= Peace Fund =

The Peace Fund is a charitable organization, founded by Adrian Paul, dedicated to the worldwide improvement of the living, educational and health conditions of children. It meets this goal by distributing funds raised through various activities to organizations whose focus is the care of children. It may also create and manage direct programs to care for children in emergency situations.

The Peace Fund is also known by the acronym P.E.A.C.E, which stands for Protect Educate Aid Children Everywhere; indicating that protecting, educating and aiding children are the specific focus of their programs. P.E.A.C.E was founded by the actor Adrian Paul in 1998,
 in affiliation with the Athletes and Entertainers for Kids (AEFK) charitable organization. P.E.A.C.E has since become independent of the AEFK, operating for a time as a private charity until it applied for and received 501(c)(3) status as reported in a May 2006 press release.
It runs celebrity memorabilia auctions, sells merchandise, participates in affiliated fundraising activities (such as Macy's Shop for a Cause ) and accepts direct corporate and individual donations for the funding of its programs.
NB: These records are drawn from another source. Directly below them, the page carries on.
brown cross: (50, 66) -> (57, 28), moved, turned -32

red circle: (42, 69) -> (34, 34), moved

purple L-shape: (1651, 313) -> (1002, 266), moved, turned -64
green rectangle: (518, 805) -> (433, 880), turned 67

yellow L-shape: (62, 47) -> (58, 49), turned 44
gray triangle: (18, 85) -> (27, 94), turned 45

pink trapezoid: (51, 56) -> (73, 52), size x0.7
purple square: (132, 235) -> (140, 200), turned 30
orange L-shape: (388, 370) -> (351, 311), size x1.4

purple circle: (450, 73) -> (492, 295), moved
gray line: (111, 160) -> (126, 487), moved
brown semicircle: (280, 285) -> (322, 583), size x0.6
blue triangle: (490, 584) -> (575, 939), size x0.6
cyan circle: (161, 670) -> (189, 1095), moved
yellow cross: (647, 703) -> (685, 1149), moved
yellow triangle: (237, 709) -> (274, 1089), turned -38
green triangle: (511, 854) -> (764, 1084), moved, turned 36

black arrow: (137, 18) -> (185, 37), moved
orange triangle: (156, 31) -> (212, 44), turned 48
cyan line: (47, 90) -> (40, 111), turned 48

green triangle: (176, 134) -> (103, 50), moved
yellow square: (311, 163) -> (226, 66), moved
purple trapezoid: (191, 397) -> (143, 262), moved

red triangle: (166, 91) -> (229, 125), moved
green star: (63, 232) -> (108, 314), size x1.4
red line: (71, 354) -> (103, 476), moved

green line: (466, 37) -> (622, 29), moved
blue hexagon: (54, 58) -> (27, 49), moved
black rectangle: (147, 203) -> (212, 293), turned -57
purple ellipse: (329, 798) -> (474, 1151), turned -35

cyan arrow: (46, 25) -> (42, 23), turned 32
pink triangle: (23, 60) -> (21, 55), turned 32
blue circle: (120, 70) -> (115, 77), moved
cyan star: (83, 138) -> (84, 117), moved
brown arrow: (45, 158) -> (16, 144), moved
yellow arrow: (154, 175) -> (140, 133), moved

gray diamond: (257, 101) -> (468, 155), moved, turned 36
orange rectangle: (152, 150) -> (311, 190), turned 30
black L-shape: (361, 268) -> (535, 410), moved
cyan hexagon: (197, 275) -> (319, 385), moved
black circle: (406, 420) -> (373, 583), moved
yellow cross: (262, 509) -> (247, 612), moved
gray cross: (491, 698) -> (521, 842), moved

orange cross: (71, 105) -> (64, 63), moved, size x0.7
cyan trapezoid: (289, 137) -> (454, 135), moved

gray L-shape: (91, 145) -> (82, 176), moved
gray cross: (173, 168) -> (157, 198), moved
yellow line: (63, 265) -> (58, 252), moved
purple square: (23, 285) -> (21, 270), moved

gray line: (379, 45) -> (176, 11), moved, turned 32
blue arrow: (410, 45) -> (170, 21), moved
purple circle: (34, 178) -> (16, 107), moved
Celebrities such as Adrian Paul, Tom Welling, and Michael York have provided auction items, participated in and/or sponsored P.E.A.C.E events.

==Programs==
The Peace Fund has several programs that focus on the well-being and protection of children such as the Celeb4Kids fundraising initiative. One such program is P.E.A.C.E. in Paradise, which began as an effort to provide aid for victims of the 2004 Indian Ocean earthquake. The organization also hosts programs that focus on child education such as School Makes a Difference and COTA.

==Organization==
According to GuideStar, P.E.A.C.E is a 501c3, Community Foundation organization located in Sherman Oaks, California. GuideStar also reports that the organization is listed in IRS Publication 78 - the Cumulative List of Organizations, which lists all charitable organizations eligible to receive donor gifts that are United States Federal income tax deductible.

On its official website, P.E.A.C.E has listed its volunteer board, officers and staff; a comprehensive Statement of Values; its Code of Ethics policy; and declaration of its adoption of the IRS Conflict of Interest Policy as stated in IRS Form 1023.

The Code of Ethics is based upon The Statement of Values and Code of Ethics for Nonprofit and Philanthropic Organizations as recommended by the Association for Research on Nonprofit Organizations and Voluntary Action (ARNOVA).